Şahingöz bol bol okuyup yazan biri, zaten ağırlaştırılmış müebbet mahkumunun da başka yapabileceği bir şey yok. 24 saat olan gününün 23 saatini tek başına bir hücrede geçiriyor. Sosyal hayat diye bir şey söz konusu değil. Şahingöz “bu şartlar içerisinde insanın elinden kitapları da almaya kalkışmak bir cinayettir” diyor.

Cezaevinde hijyene önem veriyoruz, beyinler kirlenmesin!

5275 sayılı ceza ve infaz kanununun yürürlüğe girdiği 1 Haziran 2005 tarihine kadar, hücrelerde bulundurulabilecek kitap sayısı en fazla 3 ile sınırlıydı. Bu tarihte yapılan değişiklikle bu sınır kaldırıldı.

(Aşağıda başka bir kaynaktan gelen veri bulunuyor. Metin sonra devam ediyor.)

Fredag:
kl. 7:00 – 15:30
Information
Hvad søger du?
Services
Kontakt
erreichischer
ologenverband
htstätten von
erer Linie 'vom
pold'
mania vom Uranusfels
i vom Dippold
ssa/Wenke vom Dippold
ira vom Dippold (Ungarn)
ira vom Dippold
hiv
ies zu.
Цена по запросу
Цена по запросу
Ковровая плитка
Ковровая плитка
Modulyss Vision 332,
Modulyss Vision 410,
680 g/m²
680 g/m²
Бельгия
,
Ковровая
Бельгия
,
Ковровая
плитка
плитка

Ama cezaevlerinde hep bir kitap takıntısı var. Mesela tahliye olurken kitaplarınızı koğuş arkadaşınıza hediye edip gidemezsiniz. Kütüphane alır.

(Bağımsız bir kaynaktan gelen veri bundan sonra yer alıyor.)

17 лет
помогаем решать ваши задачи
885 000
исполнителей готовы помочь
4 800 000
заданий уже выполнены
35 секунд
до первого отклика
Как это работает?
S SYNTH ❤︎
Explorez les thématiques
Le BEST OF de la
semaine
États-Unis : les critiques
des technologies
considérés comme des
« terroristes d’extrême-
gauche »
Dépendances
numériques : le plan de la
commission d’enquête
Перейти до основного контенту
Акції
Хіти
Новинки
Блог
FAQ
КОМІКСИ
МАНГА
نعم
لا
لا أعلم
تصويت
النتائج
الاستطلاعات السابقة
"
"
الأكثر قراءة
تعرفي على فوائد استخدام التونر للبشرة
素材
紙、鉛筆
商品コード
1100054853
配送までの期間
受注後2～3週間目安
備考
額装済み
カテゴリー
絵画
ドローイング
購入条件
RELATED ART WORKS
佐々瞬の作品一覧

Kitap yasaklamak, yakmak, toplatmakla dolu tarihimize bir de basılmamış kitapların bilgisayarlardan ‘DELETE’ yoluyla imhası, “CTRL A, CTRL X, CTRL C” şeklinde müsadere edilmesi ve ünlü Türk büyükleri tarafından “bomba” olmakla itham edilmesi eklenince, bu takıntıyı normalleştirmek mümkün. Bu sebeple kitapların sınırlandırılmasına dönük olarak çeşitli cezaevlerinde kendilerine göre çeşitli uygulamalar bulunuyor. Bunların da kendilerince ‘mantıklı’ nedenleri var.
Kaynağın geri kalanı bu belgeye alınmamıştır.